• Alfredo Iacoangeli, Kings College, UK


A. Nazli Basak, Erşen Kavak, Kevin P. Kenna, Maarten Kooyman, John E. Landers, Christien Staiger, Natalie Twine, Kristel R. van Eijk, Joke van Vugt, Brendan Kenna.


We are nowadays facing the so called big-data problem. The amount of data that we are collecting thanks to the advent of high-throughput technologies, is growing exponentially. This is particularly true for a large-scale whole-genome-sequencing project such as Project Mine. In order to exploit this huge amount of data and make our science effective,we need both a powerful HPC/storage infrastructure such as SURFsafa, and a sophisticated e-infrastructure, capable of providing the members of our consortium with the appropriate tools/utilities to perform their science. This complex infrastructure has the aim of guaranteeing full accessibility to the data, portability and reproducibility of our science, and dealing with a wide range of issues due to the large number of collaborators involved in this project, e.g. data ownership, heterogeneity of national privacy laws, etc.

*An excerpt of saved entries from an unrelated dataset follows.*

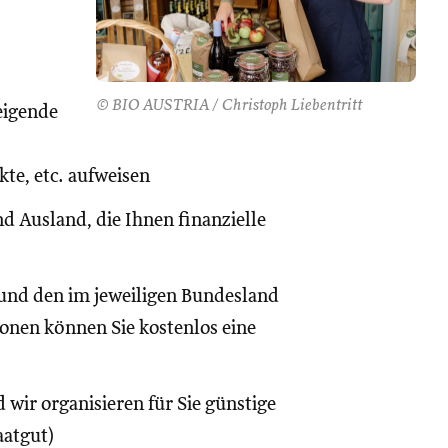
© BIO AUSTRIA / Christoph Liebentritt
eigende
te, etc. aufweisen
d Ausland, die Ihnen finanzielle
und den im jeweiligen Bundesland
onen können Sie kostenlos eine
 wir organisieren für Sie günstige
aatgut)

The Data Infrastructure Working Team has a key role in the success of Project Mine, and we aim to set a best practice standard.

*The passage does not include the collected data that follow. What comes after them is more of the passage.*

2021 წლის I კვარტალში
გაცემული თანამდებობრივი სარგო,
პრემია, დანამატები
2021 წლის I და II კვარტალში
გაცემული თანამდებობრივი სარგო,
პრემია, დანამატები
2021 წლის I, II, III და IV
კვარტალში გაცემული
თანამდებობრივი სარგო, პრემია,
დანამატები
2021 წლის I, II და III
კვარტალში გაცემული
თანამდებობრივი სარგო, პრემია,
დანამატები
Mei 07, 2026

  1. Ensure reproducible and consistent workflows in Project Mine / sharing of scripts and Next Generation Sequencing bioinformatic pipelines.
  2. Explore other ICT set-ups enabling faster computational methods where possible and as needed (e.g GPU’s, Apache Spark, etc.).
  3. Explore ICT set-ups enabling efficient data sharing with the consortium members/collaborators and the major external data hubs (AnswerALS, external control data sets).
  4. Advise on optimal data compression for Project Mine (to be decided in General Assembly).